Wednesday, April 29, 2015

Complex Glyph Positioning

When laying out glyphs, there are a number of vectors that are all relevant to knowing where each glyph visually appears and where each glyph conceptually lies. Let’s start from the beginning.

A glyph is described by a path. A path is described by a collection of Bezier curves. A Bezier curve is described by a collection of control points. These control points are conceptually the same as vector offsets from a glyph origin. Note that this local coordinate system is not affected by any shaping that a complex text system performs.

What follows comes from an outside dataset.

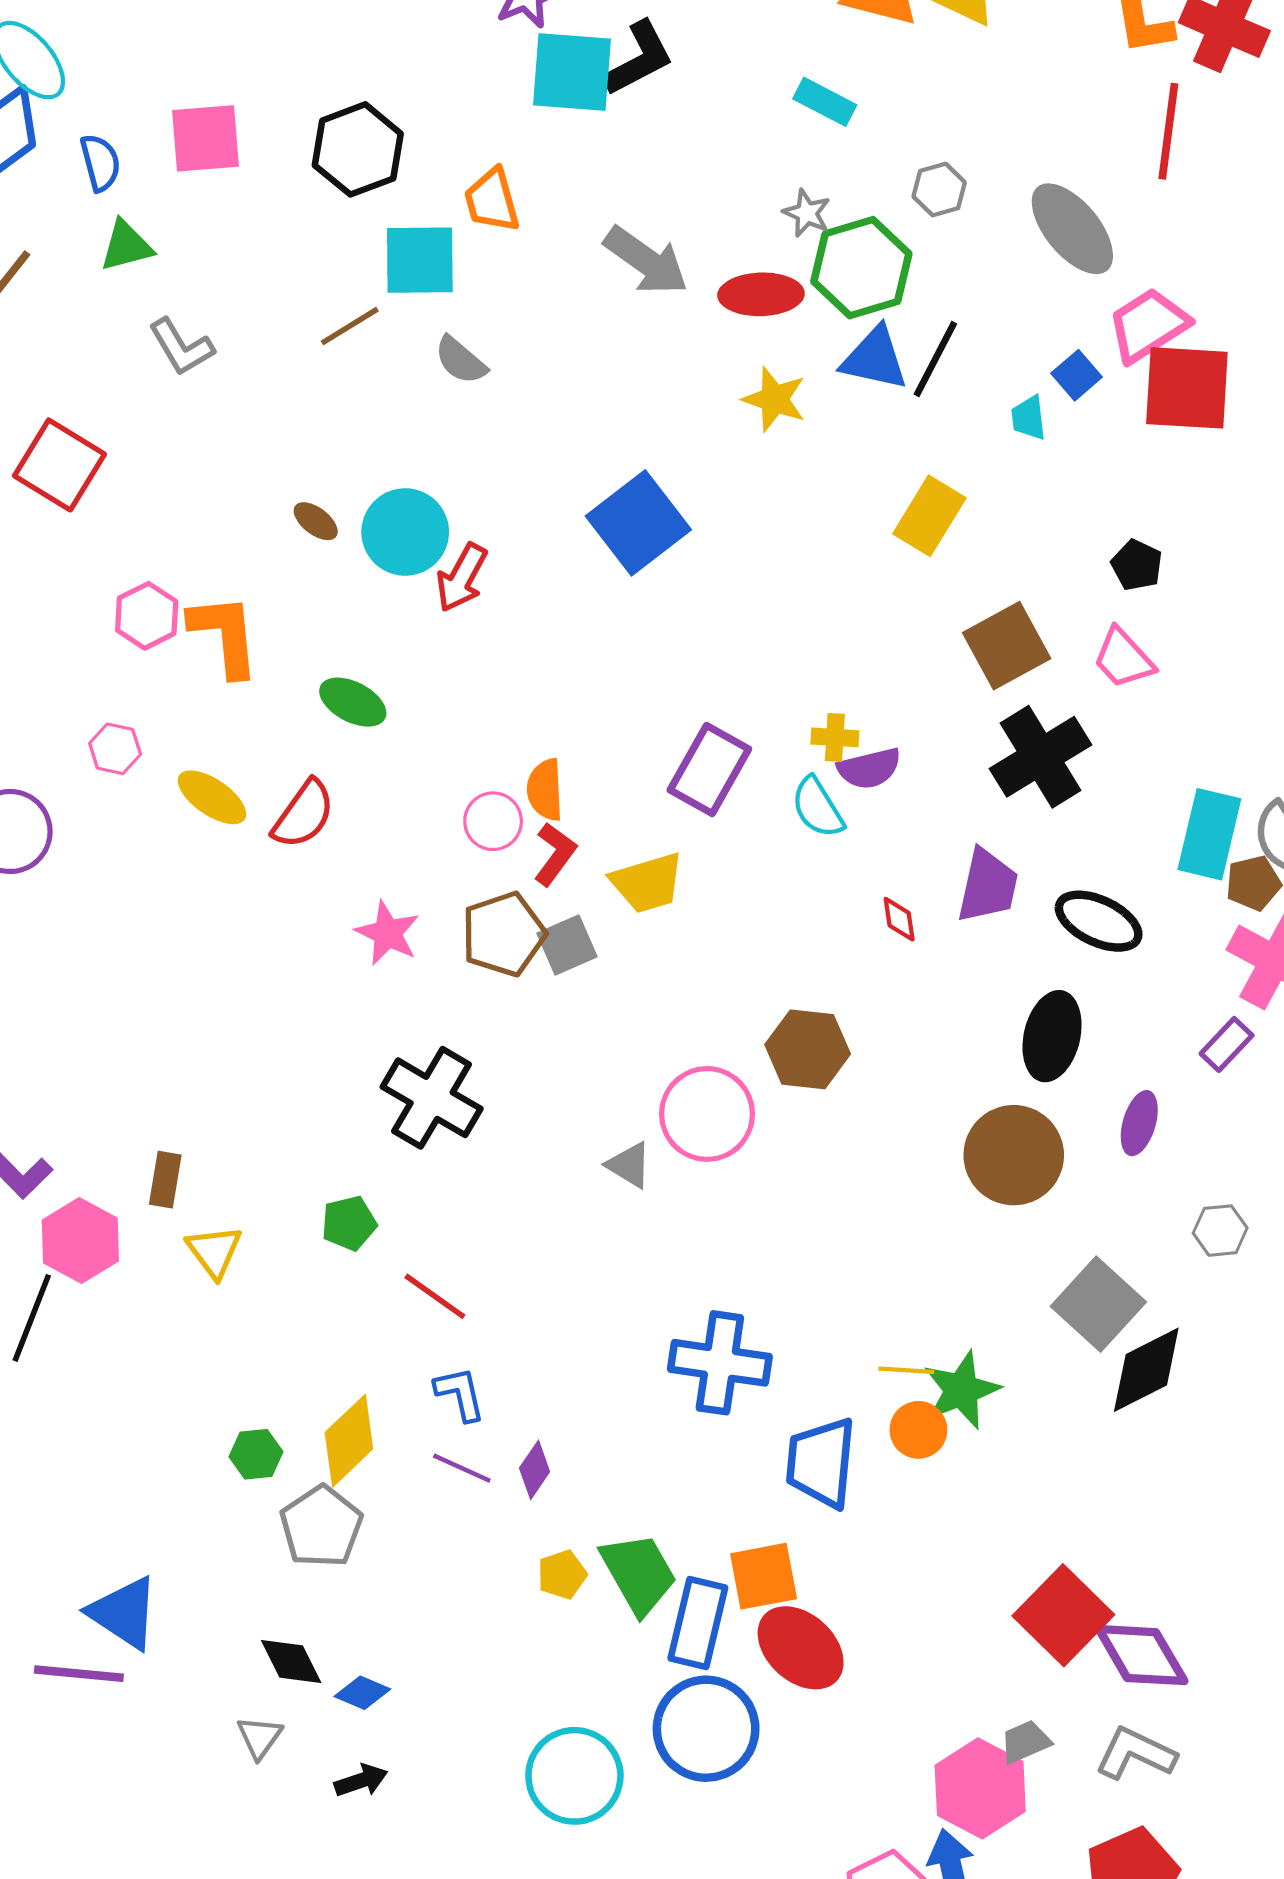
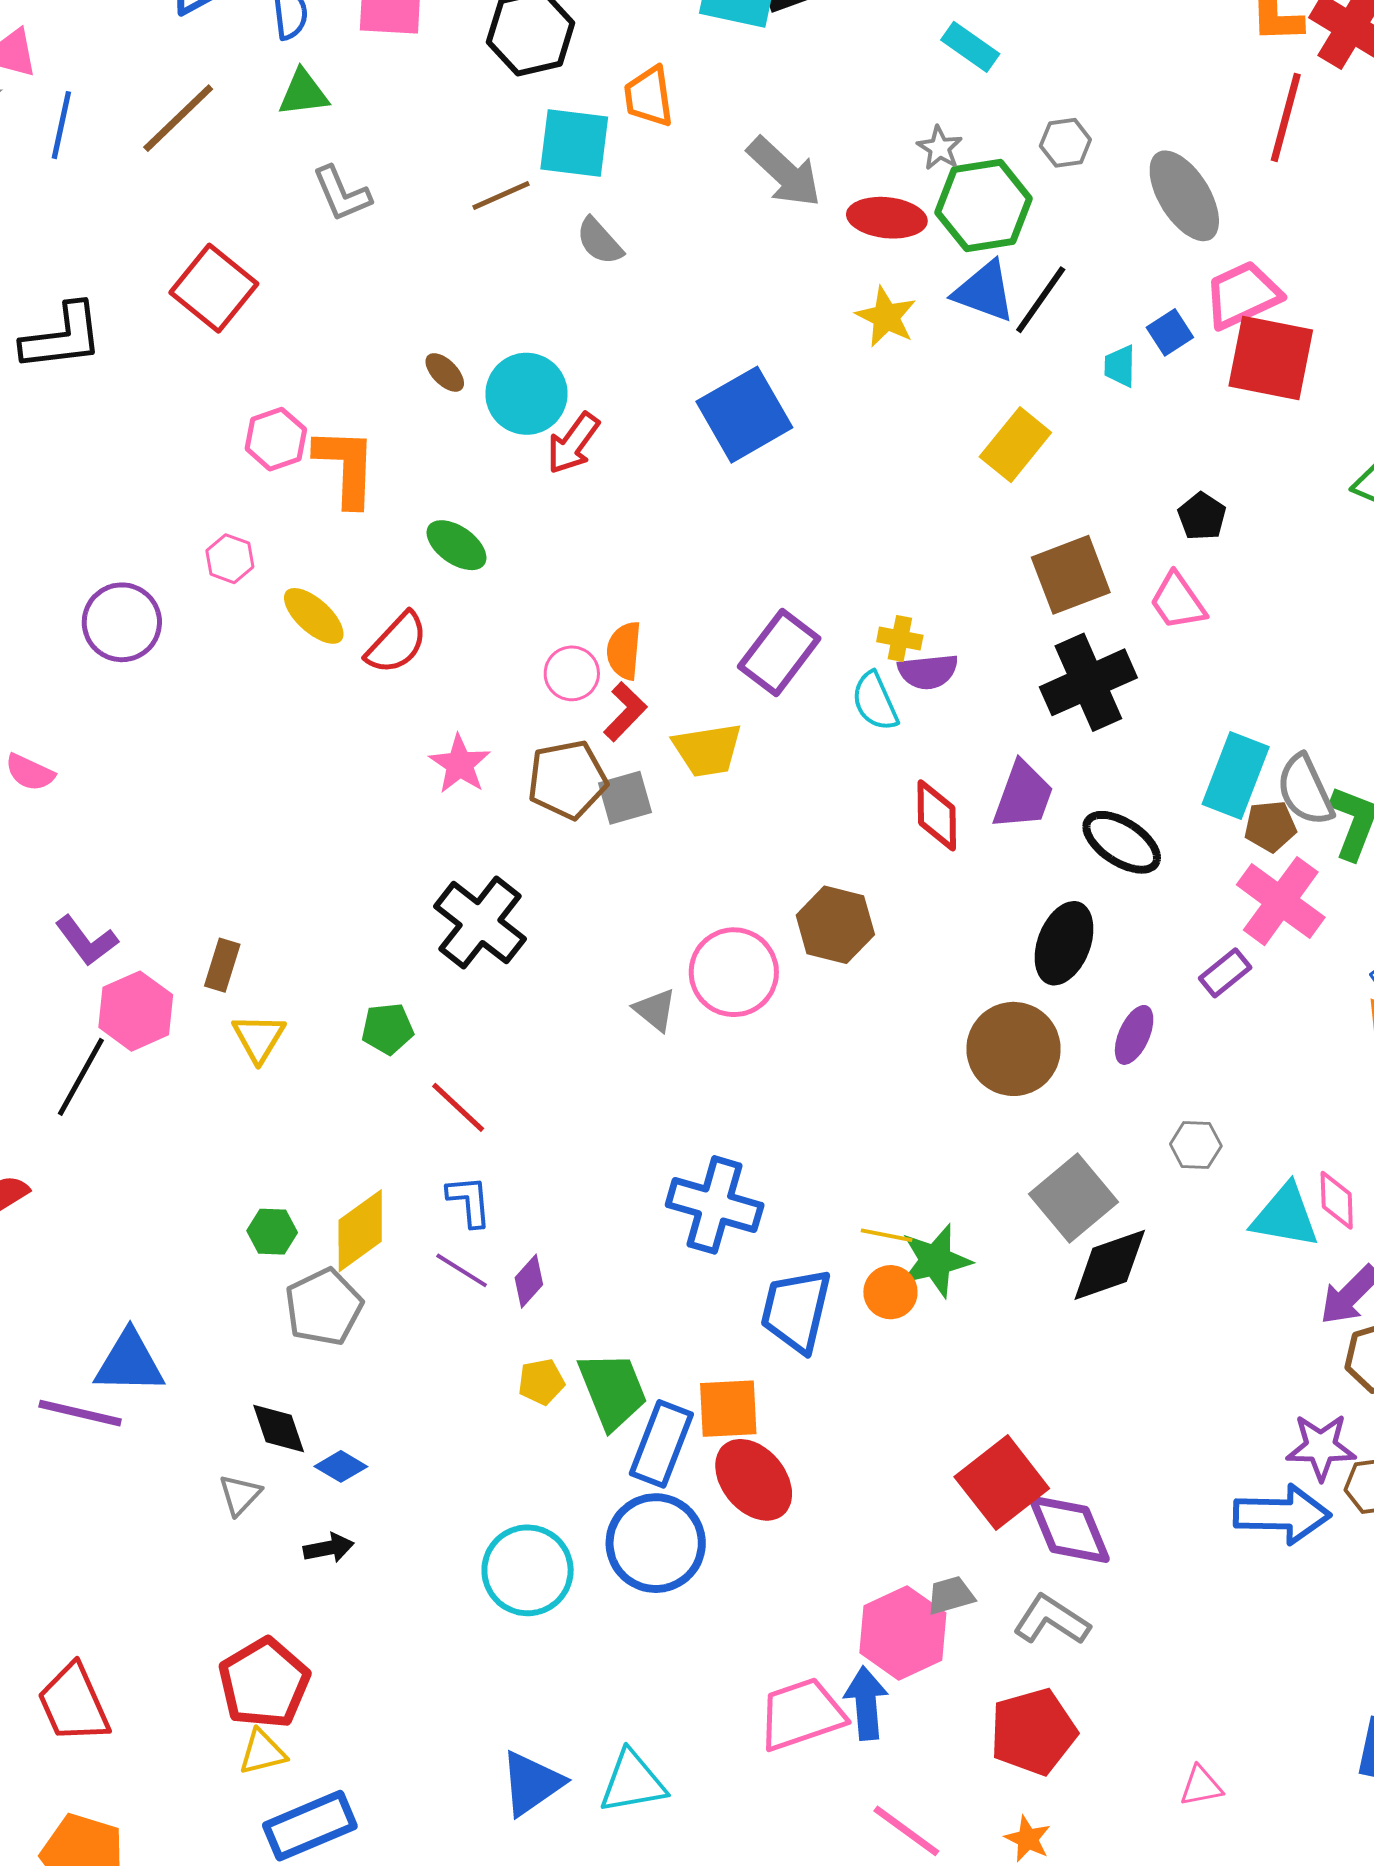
red diamond: (899, 919) -> (937, 815), size x1.6
blue triangle: (124, 1613) -> (129, 1362), turned -40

Similarly, glyphs also have a nominal advance associated with them, which is also unaffected by shaping. This advance is a vector relative to the same glyph origin point.



Enter shaping. Shaping is a process where a complex text system can insert glyphs, delete glyphs, replace glyphs, replace sequences of glyphs with other sequences, and, importantly, move glyphs around. In particular, there are two flavors of “moving glyphs around:”
  1. Modifying the advance of a glyph, which changes placement of all subsequent glyphs in the line
  2. Modifying the origin of a glyph, which change the placement of a single glyph but not any subsequent glyphs.
Therefore, post-shaping, each glyph has two more pieces of information associated with it:
  1. The glyph’s “base advance” (Note that this is different from the nominal advance described earlier, in that shaping has modified the nominal one to create this one)
  2. The glyph’s “origin” which is simply a delta from the original pen location which describes where this glyph should be drawn.
Here is a picture which includes all the pieces at play. The green arrows describe the coordinate system that the control points of the Bezier curves are laid out in. The blue arrows describe the glyphs’ nominal advances. The red arrows describe the glyphs’ base advances, and the purple arrows describe the glyphs’ origin vectors. The red dots represent the original pen location for each glyph.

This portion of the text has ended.